Transcribed page contents:
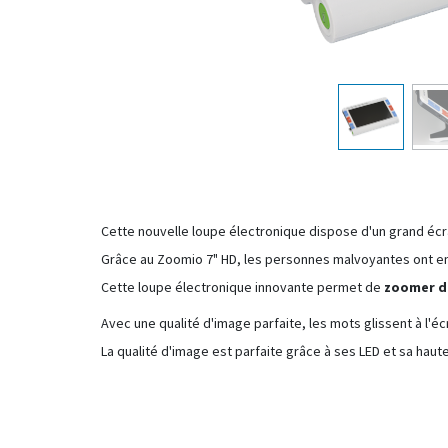
Cette nouvelle loupe électronique dispose d'un grand écra
Grâce au Zoomio 7" HD, les personnes malvoyantes ont enf
Cette loupe électronique innovante permet de
zoomer de
Avec une qualité d'image parfaite, les mots glissent à l'é
La qualité d'image est parfaite grâce à ses LED et sa haute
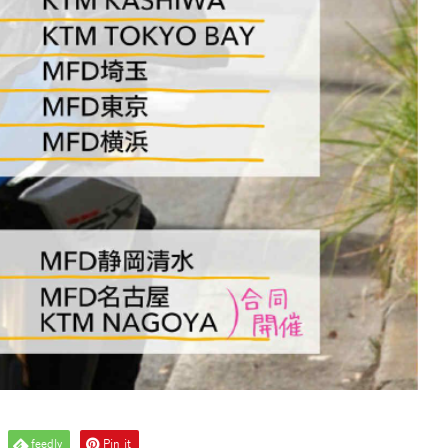
feedly
Pin it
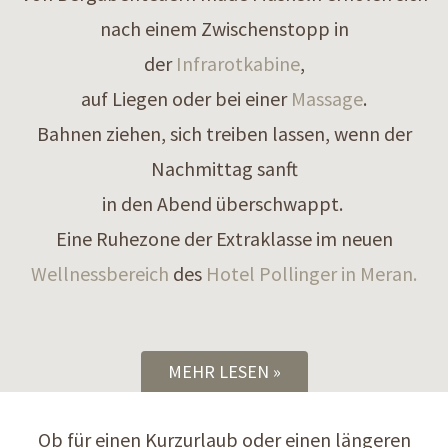
nach einem Zwischenstopp in
der
Infrarotkabine
,
auf Liegen oder bei einer
Massage
.
Bahnen ziehen, sich treiben lassen, wenn der
Nachmittag sanft
in den Abend überschwappt.
Eine Ruhezone der Extraklasse im neuen
Wellnessbereich
des
Hotel Pollinger in Meran.
MEHR LESEN
Ob für einen Kurzurlaub oder einen längeren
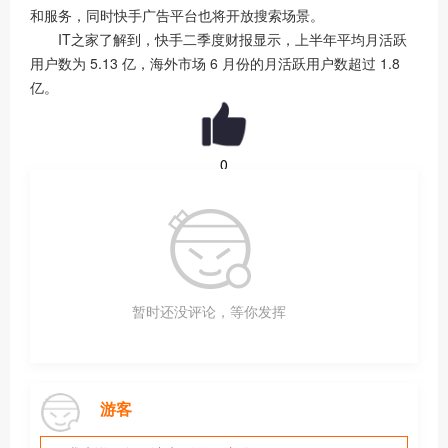
和服务，同时快手广告平台也将开放搜索场景。
IT之家了解到，快手二季度财报显示，上半年平均月活跃
用户数为 5.13 亿，海外市场 6 月份的月活跃用户数超过 1.8
亿。
0
暂时还没评论，等你发挥
游客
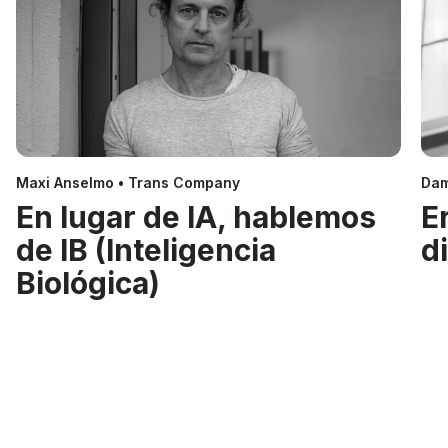
Maxi Anselmo • Trans Company
Dam
En lugar de IA, hablemos
E
de IB (Inteligencia
d
Biológica)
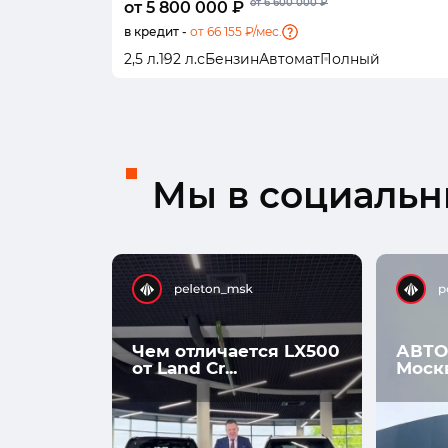
от 6 600 000 ₽
от 5 800 000 ₽
в кредит -
от 66 155 ₽/мес.
2,5 л.
192 л.с
Бензин
Автомат
Полный
Мы в социальны
Чем отличается LX500
АВТО
от Land Cr...
Моск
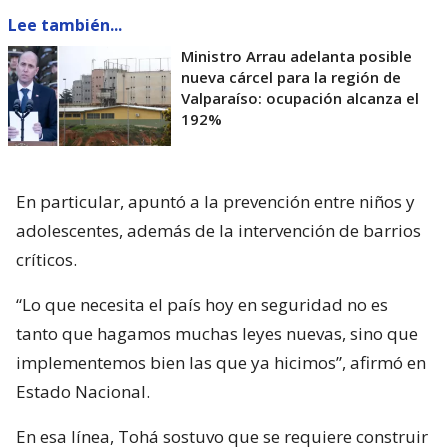
Lee también...
Ministro Arrau adelanta posible
nueva cárcel para la región de
Valparaíso: ocupación alcanza el
192%
En particular, apuntó a la prevención entre niños y
adolescentes, además de la intervención de barrios
críticos.
“Lo que necesita el país hoy en seguridad no es
tanto que hagamos muchas leyes nuevas, sino que
implementemos bien las que ya hicimos”, afirmó en
Estado Nacional.
En esa línea, Tohá sostuvo que se requiere construir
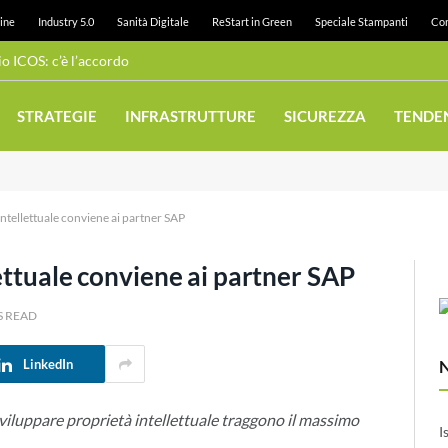
ine
Industry 5.0
Sanità Digitale
ReStart in Green
Speciale Stampanti
Con
 ICOS: c’è l’accordo
STRATEGIE
INFRASTRUTTURE
SICUREZZA
TENDE
intellettuale conviene ai partner SAP
ettuale conviene ai partner SAP
S READ
LinkedIn
viluppare proprietà intellettuale traggono il massimo
I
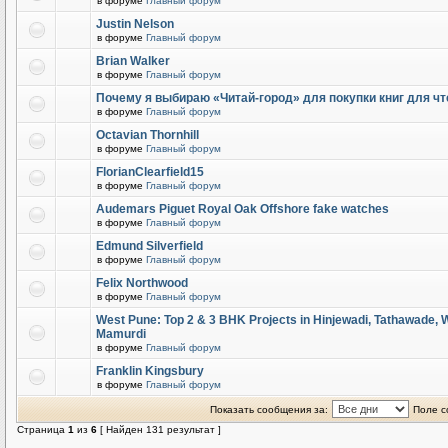
в форуме
Главный форум
Justin Nelson
в форуме
Главный форум
Brian Walker
в форуме
Главный форум
Почему я выбираю «Читай-город» для покупки книг для чт
в форуме
Главный форум
Octavian Thornhill
в форуме
Главный форум
FlorianClearfield15
в форуме
Главный форум
Audemars Piguet Royal Oak Offshore fake watches
в форуме
Главный форум
Edmund Silverfield
в форуме
Главный форум
Felix Northwood
в форуме
Главный форум
West Pune: Top 2 & 3 BHK Projects in Hinjewadi, Tathawade,
Mamurdi
в форуме
Главный форум
Franklin Kingsbury
в форуме
Главный форум
Показать сообщения за:
Поле с
Страница
1
из
6
[ Найден 131 результат ]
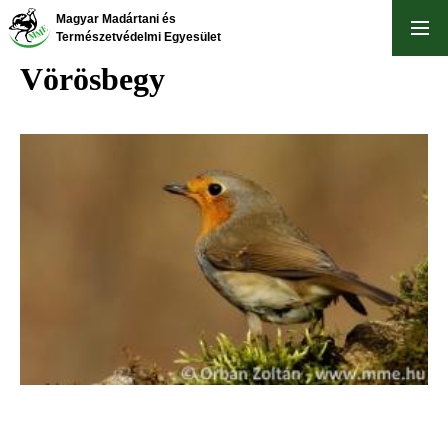
Ugrás
Magyar Madártani és
a
Természetvédelmi Egyesület
tartalomra
Vörösbegy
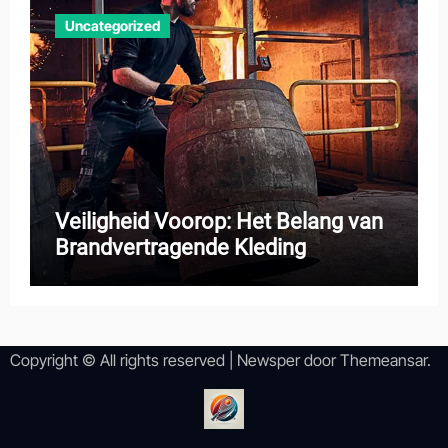
Uncategorized
Veiligheid Voorop: Het Belang van
Brandvertragende Kleding
Copyright © All rights reserved
|
Newsper
door
Themeansar
.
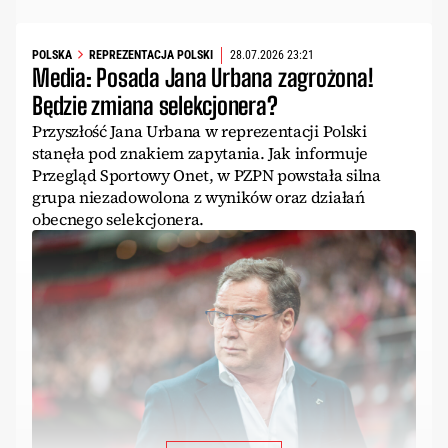
POLSKA
REPREZENTACJA POLSKI
28.07.2026 23:21
Media: Posada Jana Urbana zagrożona!
Będzie zmiana selekcjonera?
Przyszłość Jana Urbana w reprezentacji Polski
stanęła pod znakiem zapytania. Jak informuje
Przegląd Sportowy Onet, w PZPN powstała silna
grupa niezadowolona z wyników oraz działań
obecnego selekcjonera.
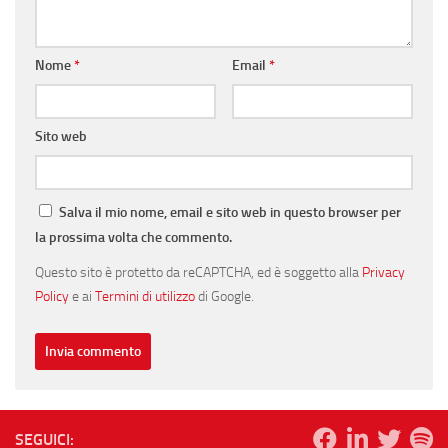
Nome
*
Email
*
Sito web
Salva il mio nome, email e sito web in questo browser per
la prossima volta che commento.
Questo sito è protetto da reCAPTCHA, ed è soggetto alla
Privacy
Policy
e ai
Termini di utilizzo
di Google.
SEGUICI:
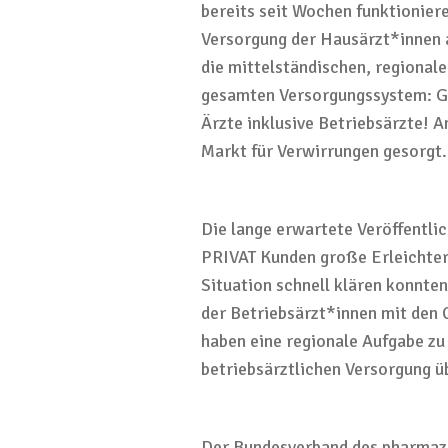
bereits seit Wochen funktionie
Versorgung der
Hau
särzt
*innen
die
mittelständische
n,
regionale
gesamten
Versorgungssystem
:
G
Ärzte
in
k
lusive
Betriebsärzte! A
Markt
für
Verwirrungen
gesorgt
.
Die
lange
erwartete Veröffentli
PRIVAT
Kunden
große Erleichte
Situation schnell klären konnten
der
Betriebsärzt
*innen
mit den 
haben eine regionale Aufgabe
zu
betriebsärztlichen Versorgung
ü
Der Bundesverband des pharmaz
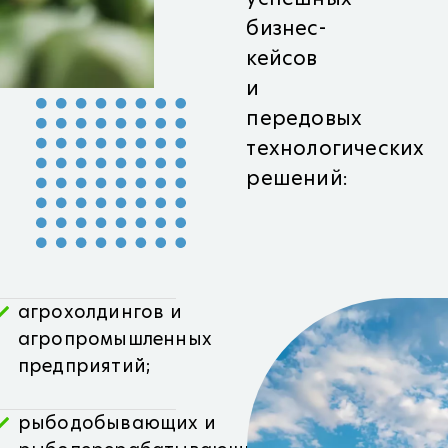
бизнес-
кейсов
и
передовых
технологических
решений:
агрохолдингов и
агропромышленных
предприятий;
рыбодобывающих и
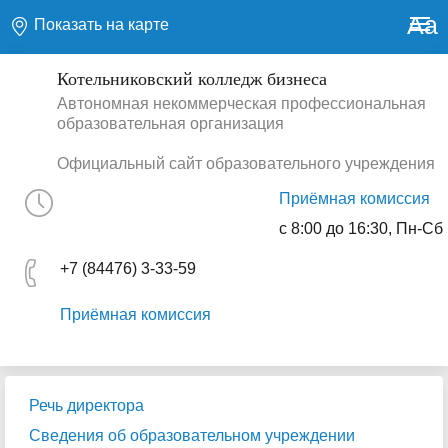
Aa
Показать на карте
Котельниковский колледж бизнеса
Автономная некоммерческая профессиональная
образовательная организация
Официальный сайт образовательного учреждения
Приёмная комиссия
с 8:00 до 16:30, Пн-Сб
+7 (84476) 3-33-59
Приёмная комиссия
Речь директора
Сведения об образовательном учреждении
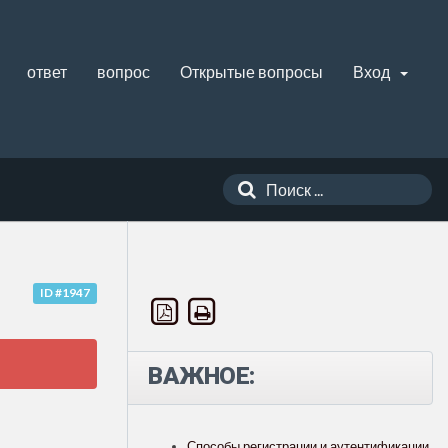
ответ
вопрос
Открытые вопросы
Вход
ID #1947
ВАЖНОЕ:
Способы регистрации и аутентификации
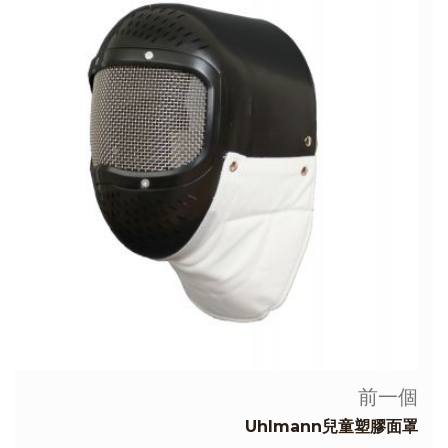
前一個
Uhlmann兒童塑膠面罩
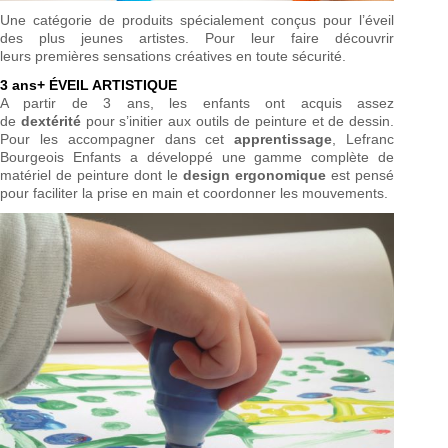
Une catégorie de produits spécialement conçus pour l’éveil
des plus jeunes artistes. Pour leur faire découvrir
leurs premières sensations créatives en toute sécurité.
3 ans+ ÉVEIL ARTISTIQUE
A partir de 3 ans, les enfants ont acquis assez
de
dextérité
pour s’initier aux outils de peinture et de dessin.
Pour les accompagner dans cet
apprentissage
, Lefranc
Bourgeois Enfants a développé une gamme complète de
matériel de peinture dont le
design ergonomique
est pensé
pour faciliter la prise en main et coordonner les mouvements.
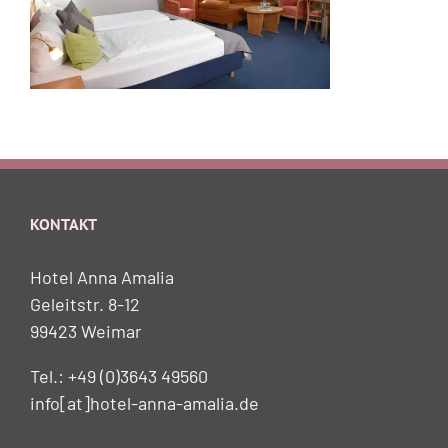
KONTAKT
Hotel Anna Amalia
Geleitstr. 8-12
99423 Weimar
Tel.: +49 (0)3643 49560
info[at]hotel-anna-amalia.de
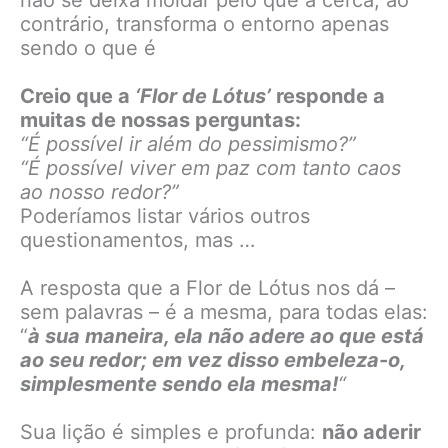
não se deixa moldar pelo que a cerca; ao
contrário, transforma o entorno apenas
sendo o que é
Creio que a
‘Flor de Lótus’
responde a
muitas de nossas perguntas:
“É possível ir além do pessimismo?”
“É possível viver em paz com tanto caos
ao nosso redor?”
Poderíamos listar vários outros
questionamentos, mas …
A resposta que a Flor de Lótus nos dá –
sem palavras – é a mesma, para todas elas:
“
à sua maneira, ela não adere ao que está
ao seu redor; em vez disso embeleza-o,
simplesmente sendo ela mesma!
“
Sua lição é simples e profunda:
não aderir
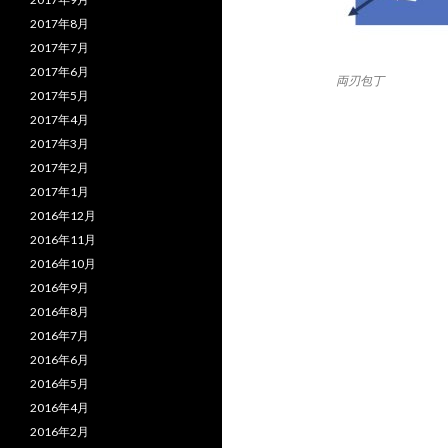
2017年8月
2017年7月
2017年6月
両刃包丁
2017年5月
2017年4月
2017年3月
2017年2月
2017年1月
2016年12月
2016年11月
2016年10月
2016年9月
2016年8月
2016年7月
2016年6月
2016年5月
2016年4月
2016年2月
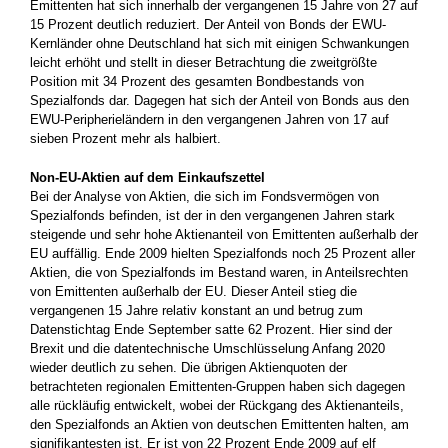
Emittenten hat sich innerhalb der vergangenen 15 Jahre von 27 auf
15 Prozent deutlich reduziert. Der Anteil von Bonds der EWU-
Kernländer ohne Deutschland hat sich mit einigen Schwankungen
leicht erhöht und stellt in dieser Betrachtung die zweitgrößte
Position mit 34 Prozent des gesamten Bondbestands von
Spezialfonds dar. Dagegen hat sich der Anteil von Bonds aus den
EWU-Peripherieländern in den vergangenen Jahren von 17 auf
sieben Prozent mehr als halbiert.
Non-EU-Aktien auf dem Einkaufszettel
Bei der Analyse von Aktien, die sich im Fondsvermögen von
Spezialfonds befinden, ist der in den vergangenen Jahren stark
steigende und sehr hohe Aktienanteil von Emittenten außerhalb der
EU auffällig. Ende 2009 hielten Spezialfonds noch 25 Prozent aller
Aktien, die von Spezialfonds im Bestand waren, in Anteilsrechten
von Emittenten außerhalb der EU. Dieser Anteil stieg die
vergangenen 15 Jahre relativ konstant an und betrug zum
Datenstichtag Ende September satte 62 Prozent. Hier sind der
Brexit und die datentechnische Umschlüsselung Anfang 2020
wieder deutlich zu sehen. Die übrigen Aktienquoten der
betrachteten regionalen Emittenten-Gruppen haben sich dagegen
alle rückläufig entwickelt, wobei der Rückgang des Aktienanteils,
den Spezialfonds an Aktien von deutschen Emittenten halten, am
signifikantesten ist. Er ist von 22 Prozent Ende 2009 auf elf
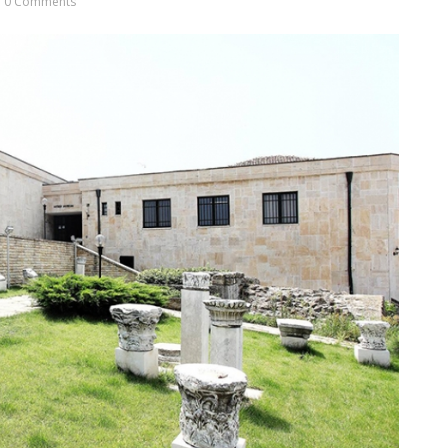
0 Comments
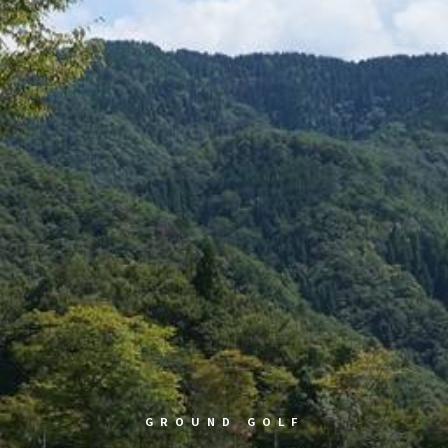
GROUND GOLF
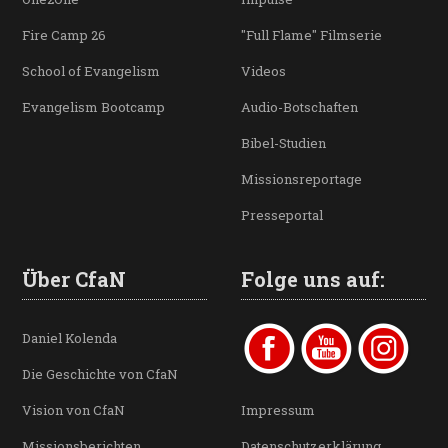
Fire Camp 26
"Full Flame" Filmserie
School of Evangelism
Videos
Evangelism Bootcamp
Audio-Botschaften
Bibel-Studien
Missionsreportage
Presseportal
Über CfaN
Folge uns auf:
Daniel Kolenda
Die Geschichte von CfaN
Vision von CfaN
Impressum
Missionsberichten
Datenschutzerklärung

▶ **WHAT YOU HAVE TO DO**: Starting at the line containing "Geleitstr. 8-12" and finishing at the line containing "Kernländer ohne Deutschland", return those lines exactly as they appear above, without the pictures.

▶ **RESPONSE FOR THIS EXERCISE**:
Geleitstr. 8-12
99423 Weimar
Tel.: +49 (0)3643 49560
info[at]hotel-anna-amalia.de
não se deixa moldar pelo que a cerca; ao
contrário, transforma o entorno apenas
sendo o que é
Creio que a
‘Flor de Lótus’
responde a
muitas de nossas perguntas:
“É possível ir além do pessimismo?”
“É possível viver em paz com tanto caos
ao nosso redor?”
Poderíamos listar vários outros
questionamentos, mas …
A resposta que a Flor de Lótus nos dá –
sem palavras – é a mesma, para todas elas:
“
à sua maneira, ela não adere ao que está
ao seu redor; em vez disso embeleza-o,
simplesmente sendo ela mesma!
“
Sua lição é simples e profunda:
não aderir
2017年8月
2017年7月
2017年6月
両刃包丁
2017年5月
2017年4月
2017年3月
2017年2月
2017年1月
2016年12月
2016年11月
2016年10月
2016年9月
2016年8月
2016年7月
2016年6月
2016年5月
2016年4月
2016年2月
Emittenten hat sich innerhalb der vergangenen 15 Jahre von 27 auf
15 Prozent deutlich reduziert. Der Anteil von Bonds der EWU-
Kernländer ohne Deutschland hat sich mit einigen Schwankungen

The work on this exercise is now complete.